# PROBLEM REQUIREMENTS:
Go through the material under this sentence. Return every line holding "pravoslavno".

——————————

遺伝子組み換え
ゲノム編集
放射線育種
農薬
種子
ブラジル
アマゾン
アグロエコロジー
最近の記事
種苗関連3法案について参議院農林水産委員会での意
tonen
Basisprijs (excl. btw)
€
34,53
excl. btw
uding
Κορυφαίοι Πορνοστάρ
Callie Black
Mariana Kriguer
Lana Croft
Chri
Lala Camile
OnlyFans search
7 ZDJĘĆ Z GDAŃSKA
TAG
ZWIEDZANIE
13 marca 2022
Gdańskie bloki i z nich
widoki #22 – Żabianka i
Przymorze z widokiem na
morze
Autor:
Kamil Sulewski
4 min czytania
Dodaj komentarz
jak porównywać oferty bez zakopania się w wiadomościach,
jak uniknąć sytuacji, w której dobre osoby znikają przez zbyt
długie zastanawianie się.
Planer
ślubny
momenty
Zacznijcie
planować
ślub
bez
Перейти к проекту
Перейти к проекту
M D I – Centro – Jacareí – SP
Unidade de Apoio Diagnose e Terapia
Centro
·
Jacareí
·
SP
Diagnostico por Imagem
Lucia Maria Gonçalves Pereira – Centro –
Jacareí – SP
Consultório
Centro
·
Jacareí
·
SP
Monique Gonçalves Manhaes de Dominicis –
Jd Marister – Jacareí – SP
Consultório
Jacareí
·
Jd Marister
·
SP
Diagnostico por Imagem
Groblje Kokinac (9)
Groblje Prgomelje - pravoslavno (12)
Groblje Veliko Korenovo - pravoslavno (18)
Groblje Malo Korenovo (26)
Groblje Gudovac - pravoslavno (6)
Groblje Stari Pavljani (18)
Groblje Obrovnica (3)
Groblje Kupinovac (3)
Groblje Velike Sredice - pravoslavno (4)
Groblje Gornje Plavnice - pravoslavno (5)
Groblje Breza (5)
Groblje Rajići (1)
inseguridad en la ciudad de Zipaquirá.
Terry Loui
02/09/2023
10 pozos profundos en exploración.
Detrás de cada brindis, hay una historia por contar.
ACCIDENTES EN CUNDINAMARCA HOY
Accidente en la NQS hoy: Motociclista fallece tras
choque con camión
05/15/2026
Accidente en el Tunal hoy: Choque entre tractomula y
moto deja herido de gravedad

——————————

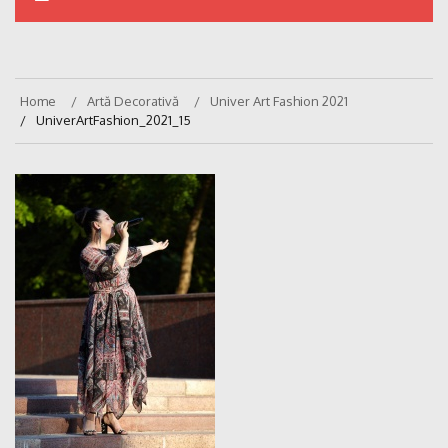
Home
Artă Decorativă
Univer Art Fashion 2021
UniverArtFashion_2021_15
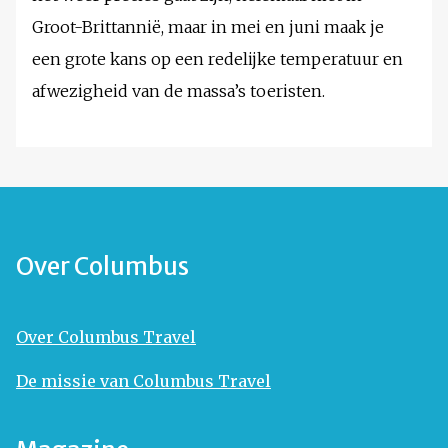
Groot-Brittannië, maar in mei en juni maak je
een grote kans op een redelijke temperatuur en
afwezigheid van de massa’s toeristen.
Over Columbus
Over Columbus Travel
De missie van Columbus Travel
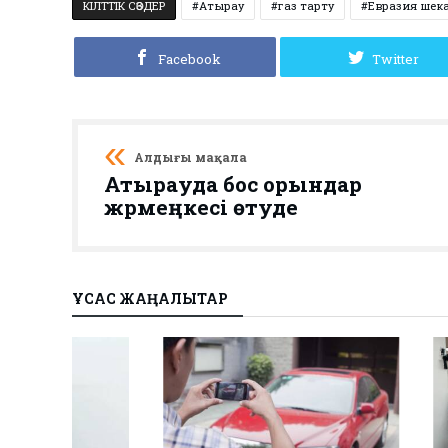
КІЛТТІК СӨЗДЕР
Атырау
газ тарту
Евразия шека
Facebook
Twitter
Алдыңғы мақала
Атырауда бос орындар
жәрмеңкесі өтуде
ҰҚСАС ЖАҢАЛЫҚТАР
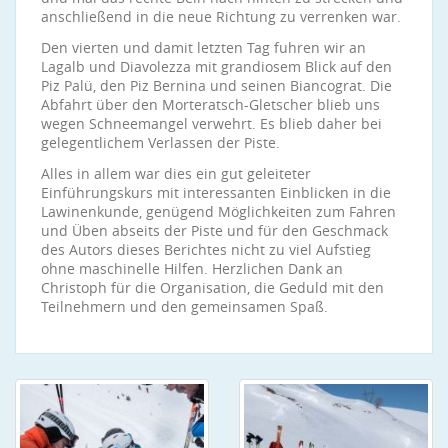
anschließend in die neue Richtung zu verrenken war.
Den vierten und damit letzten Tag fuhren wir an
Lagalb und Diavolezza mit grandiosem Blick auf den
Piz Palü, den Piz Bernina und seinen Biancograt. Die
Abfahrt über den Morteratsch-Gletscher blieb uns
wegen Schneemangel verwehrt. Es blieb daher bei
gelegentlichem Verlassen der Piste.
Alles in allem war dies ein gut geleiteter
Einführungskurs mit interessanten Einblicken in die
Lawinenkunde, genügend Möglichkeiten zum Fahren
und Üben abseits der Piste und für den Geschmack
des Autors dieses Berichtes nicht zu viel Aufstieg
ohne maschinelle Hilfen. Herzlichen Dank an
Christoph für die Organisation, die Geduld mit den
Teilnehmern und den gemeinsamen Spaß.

——————————

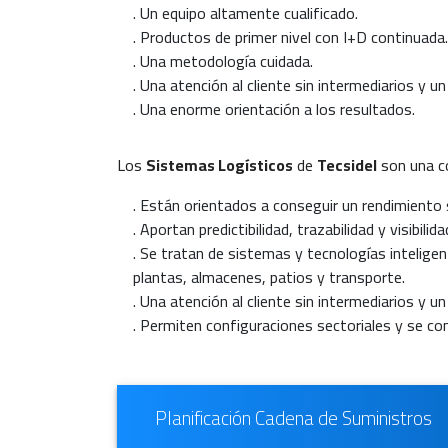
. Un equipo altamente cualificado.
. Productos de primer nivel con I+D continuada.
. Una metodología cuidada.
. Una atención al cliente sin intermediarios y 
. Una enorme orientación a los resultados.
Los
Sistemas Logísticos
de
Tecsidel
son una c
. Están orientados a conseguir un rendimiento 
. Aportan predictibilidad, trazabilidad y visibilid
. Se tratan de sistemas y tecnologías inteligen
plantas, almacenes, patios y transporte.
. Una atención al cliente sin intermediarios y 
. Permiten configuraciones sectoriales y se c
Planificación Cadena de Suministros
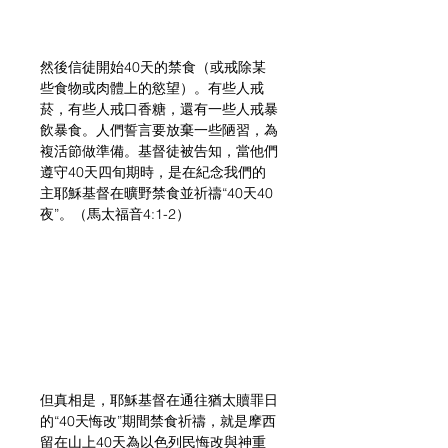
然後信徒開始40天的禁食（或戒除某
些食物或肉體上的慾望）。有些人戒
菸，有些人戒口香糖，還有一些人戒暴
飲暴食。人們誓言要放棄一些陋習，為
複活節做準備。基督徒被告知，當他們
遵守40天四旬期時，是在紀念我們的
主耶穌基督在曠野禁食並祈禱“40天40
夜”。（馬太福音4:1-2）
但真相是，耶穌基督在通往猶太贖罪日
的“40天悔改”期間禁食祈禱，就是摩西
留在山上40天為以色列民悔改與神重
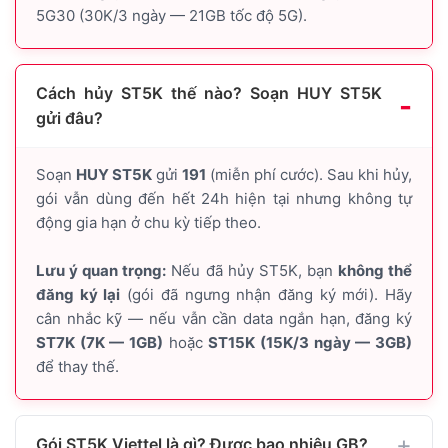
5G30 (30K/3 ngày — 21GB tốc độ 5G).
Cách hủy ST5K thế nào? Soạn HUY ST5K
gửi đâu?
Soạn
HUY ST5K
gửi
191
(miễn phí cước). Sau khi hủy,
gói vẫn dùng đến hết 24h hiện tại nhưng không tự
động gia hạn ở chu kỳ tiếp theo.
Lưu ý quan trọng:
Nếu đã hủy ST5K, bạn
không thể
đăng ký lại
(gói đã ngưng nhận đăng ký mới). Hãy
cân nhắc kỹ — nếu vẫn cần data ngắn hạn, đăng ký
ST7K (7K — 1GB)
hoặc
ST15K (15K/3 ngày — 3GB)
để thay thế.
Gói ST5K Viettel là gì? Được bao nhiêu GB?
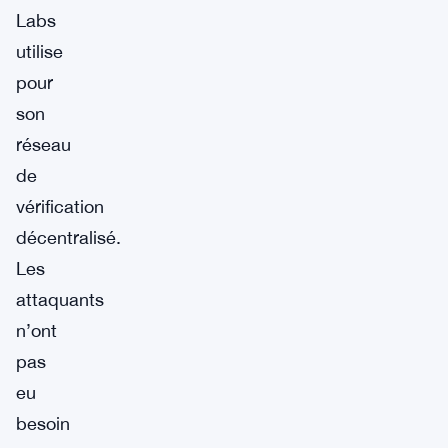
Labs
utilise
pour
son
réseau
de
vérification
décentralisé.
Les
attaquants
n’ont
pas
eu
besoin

——————————

# EXPECTED ANSWER:
Groblje Prgomelje - pravoslavno (12)
Groblje Veliko Korenovo - pravoslavno (18)
Groblje Gudovac - pravoslavno (6)
Groblje Velike Sredice - pravoslavno (4)
Groblje Gornje Plavnice - pravoslavno (5)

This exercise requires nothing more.